EMBL-Bank entry BX548174 showing Navigation section (DR line)

Figure 35. EMBL-Bank entry BX548174 showing Navigation section (DR line); each cross-reference has a link to the relevant database entry, such as the RNA database Rfam.

Notes

[A] Up arrow allows you to navigate up to a higher level record

[B] Tree symbol allows you to navigate the taxonomy tree (line code FT)

[C] Across arrow provides a cross-reference database link (line code DR)

 

EMBL-Bank entry - Overview section

The overview section provides an at-a-glance graphical display of the assembly and annotation features of the sequence (Figure 36). Annotation features describe where genes, mRNA, exons, introns, CDS (coding sequence) and other features are located on the sequence. This information is supplied by the author, or occasionally as third party annotation (see section 'How is the sequence annotated').

EMBL-Bank entry BN000065 showing the Overview section

 Figure 36. EMBL-Bank entry BN000065 showing the Overview section.
Notes

[A] Base range enables you to zoom in to a specific region of the sequence.

[B] Overview shows the full length of the sequence as a grey bar, with a red box around the region being described below.

[C] Assembly shows the clones used in the assembly of the sequence (line code AS).

[D] Source describes the source of the sequence (line code FT).

[E] Features such as genes, mRNA, exon, CDS and intron are shown relative to their position on the sequence (line code FT).

EMBL-Bank entry - Source features section

The source features section details where the sequence came from (Figure 37). For more information please see the section on 'How to search ENA with taxonomy'.

EMBL-Bank entry Z71230 showing the Source Feature(s) section

Figure 37. EMBL-Bank entry Z71230 showing the Source Feature(s) section.

Notes

[A] Taxon provides a link to the taxonomy portal, which provides a summary of all the sequence available for an organism (line code FT).

EMBL-Bank entry - Other features section

In addition to the graphical display of the annotation features we saw in the Overview section, EMBL-Bank also provides a detailed description of each feature in the 'Other Feature(s)' section (Figure 38). There are over fifty different features that can provide annotation for a sequence, and over seventy different qualifiers that help refine these features. Which features are described in a particular entry depends on the data the author submitted (ENA curators do not add features; they are provided by either the author or by third party annotation).

EMBL-Bank entry BN000065 showing the Other Feature(s) section

Figure 38. EMBL-Bank entry BN000065 showing the Other Feature(s) section.

Notes

[A] Base range allows you to restrict the annotation features to those within a specific sequence range.

[B] Show main features only restricts the display to main features such as mRNA and CDS.

[C] Features describe the annotation for the sequence; there are >50 features, including CDS, mRNA, exon and intron (line code FT).

[D] Qualifiers refine each feature (line code FT).

In this example, the feature 'CDS' is further refined by the qualifiers 'gene', 'product' and 'translation'.

[E] Navigation provides cross-references to other databases, including UniProtKB, InterPro and GOA (line code FT).

 

Information

For a full list of the features and qualifiers available, please see here.

 

EMBL-Bank entry - References section

Literature references relating to the submitted sequence, including third party annotation, are provided in the reference list (Figure 39). Cited literature should be considered as a pointer to scientific information and not a credit for the elucidation of the sequence.

EMBL-Bank entry BN000065 showing the reference section

Figure 39. EMBL-Bank entry BN000065 showing the reference section.

Notes

[A] Abstract can be expanded to view the abstract.

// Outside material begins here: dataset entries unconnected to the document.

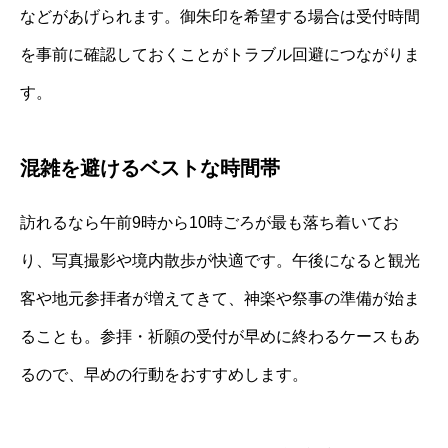
などがあげられます。御朱印を希望する場合は受付時間
を事前に確認しておくことがトラブル回避につながりま
す。
混雑を避けるベストな時間帯
訪れるなら午前9時から10時ごろが最も落ち着いてお
り、写真撮影や境内散歩が快適です。午後になると観光
客や地元参拝者が増えてきて、神楽や祭事の準備が始ま
ることも。参拝・祈願の受付が早めに終わるケースもあ
るので、早めの行動をおすすめします。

[B] Links are provided to the full paper as a pdf, doi, html or as a cross reference to CiteXplore.

 

EMBL-Bank entry - Sequence section

Either the full or part of the sequence can be viewed in FASTA format (Figure 40).

EMBL-Bank entry showing the sequence section

Figure 40. EMBL-Bank entry showing the sequence section.

Notes

[A] Base range allows you to restrict the sequence to a specified range.

[B] Find similar sequences will launch a sequence search on the displayed sequence.

[C] Sequence is shown in FASTA format (line code SQ).